Evaluation Contests

In Greek, ‘deca’ means ten and ‘athlon’ means contest. A Decathlon in sports is an athletic event comprising 10 activities, where athletes compete by excelling in all 10 activities. Solar Decathlon India takes from this idea and has 10 contest areas. In the 2022-2023 Challenge, a new contest called embodied carbon is included to address the carbon emissions from the production of construction materials. Each contest is a star in its own right and given equal weightage. The teams should excel in each of the contests to succeed. These contests will help the teams master the art of creating integrated net-zero buildings.

Here are the 10 contests that participants will be evaluated for in the 2022-23 Challenge:

Energy Performance

In a net-zero energy building, the total renewable energy generated annually on site should be equal to or more than the total annual energy consumption of the building. The capability of the building systems to interact with the electricity grid, with on-site or stored power is also important.

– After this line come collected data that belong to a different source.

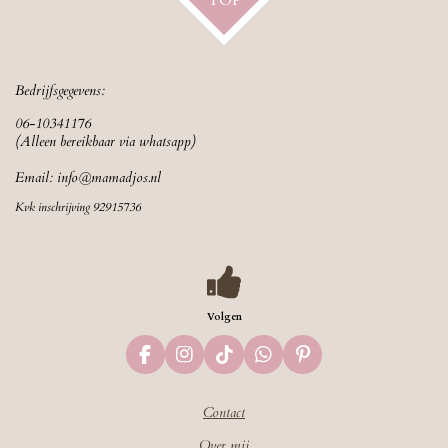
Bedrijfsgegevens:
06-10341176
(Alleen bereikbaar via whatsapp)
Email:
info@mamadjos.nl
Kvk inschrijving 92915736
Volgen
F
I
T
W
P
a
n
i
h
i
c
s
k
a
n
Contact
e
t
T
t
t
b
a
o
s
e
Over mij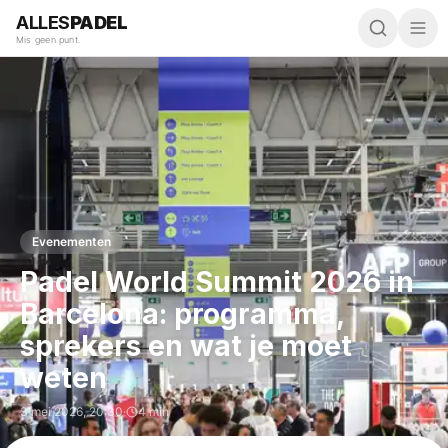
ALLES
PADEL
Mis geen punt.
Evenementen
Padel World Summit 2026 in
Barcelona: programma,
sprekers en wat je moet
weten
3 mei 2026
,
20:30
·
4 min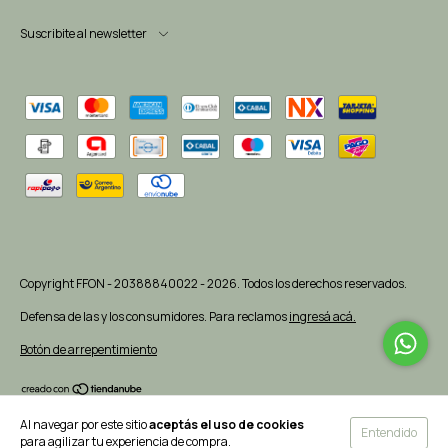
Suscribite al newsletter
Copyright FFON - 20388840022 - 2026. Todos los derechos reservados.
Defensa de las y los consumidores. Para reclamos
ingresá acá.
Botón de arrepentimiento
Al navegar por este sitio
aceptás el uso de cookies
Entendido
para agilizar tu experiencia de compra.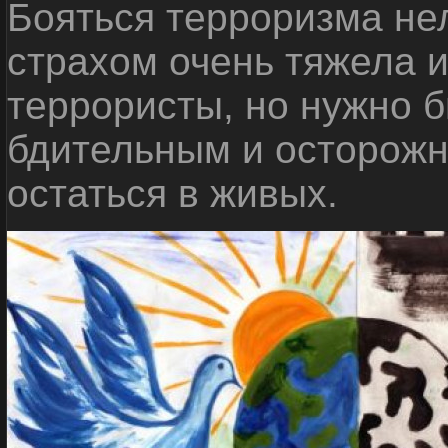
Бояться терроризма нел
страхом очень тяжела 
террористы, но нужно 
бдительным и осторожн
остаться в живых.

A whole building approach including strategies to reduce loads, integration of daylighting and passive systems, efficient electric lights, and appliances is needed. 

Water Performance

In a net-zero water building, the total water consumption is equal to or less than the sum of harvested rainwater used, recycled water used, and the treated wastewater returned to a source available to the public. Strategies for reducing water consumption and techniques for on-site water recycling and reuse need to be implemented. 

Embodied Carbon

Embodied carbon emissions largely result from the burning of fossil fuels in the mining, extraction, processing, manufacture, and transportation of building materials delivered to the building site. Strategies to reduce embodied carbon in five building systems: roofs, walls, floors, structure, and fenestration are needed.

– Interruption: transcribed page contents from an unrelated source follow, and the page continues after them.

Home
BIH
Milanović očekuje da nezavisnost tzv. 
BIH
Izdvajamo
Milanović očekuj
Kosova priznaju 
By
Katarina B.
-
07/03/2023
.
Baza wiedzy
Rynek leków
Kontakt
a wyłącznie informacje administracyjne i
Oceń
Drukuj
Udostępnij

This contest evaluates the building’s ability to adapt to changing environmental conditions and the ability to maintain functionality in the face of stress or disturbance. Strategies that provide resilience against seismic, hydrometeorological as well as public health hazards are needed. These approaches should provide resilience during an event, after the event, and result in long-term resilience, in energy, water, comfort and food.


Teams are required to demonstrate rightsizing and, optimization of systems to control the initial cost of high-performance buildings. Design strategies for obtaining economies in construction such as simplifying and integrating building assemblies and using local materials should be considered. Constructability in terms of the availability of materials, technologies and labour is evaluated.

Engineering and Operations

This Contest evaluates the effective integration of high-performance engineering systems and understanding of building operation. Right-sizing and design of engineering systems help minimize waste of materials, equipment, and energy. Building systems, appliances, and features should be thoughtfully selected and integrated into the overall design.

Architectural Design

This Contest evaluates the architectural design for its creativity, integration of systems, and ability to deliver functionality and aesthetic appeal desired by the market or client. Cutting-edge energy-efficient building performance is better positioned to achieve market acceptance when integrated into architectural designs that meet the aesthetic, functional and operational expectations of the industry and consumers.


This contest evaluates application of innovative techniques, technologies, or business models through creative approaches to enhance performance in other contest areas. It requires the team to identify one specific problem in the region or the market and present one innovation as a solution to that problem. Teams should assess the readiness level of the technologies included in the solution.

Health and Wellbeing

This contest evaluates the building’s capability to provide thermal comfort and good indoor environmental quality, essential for ensuring occupant health and wellbeing. Passive design approaches can maximise annual comfort hours without the need for air-conditioning equipment. Teams should provide a comprehensive approach to indoor air quality that incorporates ventilation, filtration, dilution, and material selection strategies.

Value Proposition

The value proposition must describe and quantify the tangible and intangible benefits of their building solution. This should enable the Project Partner to understand why they should invest in the proposed solution, and the end users to understand why they should occupy the building.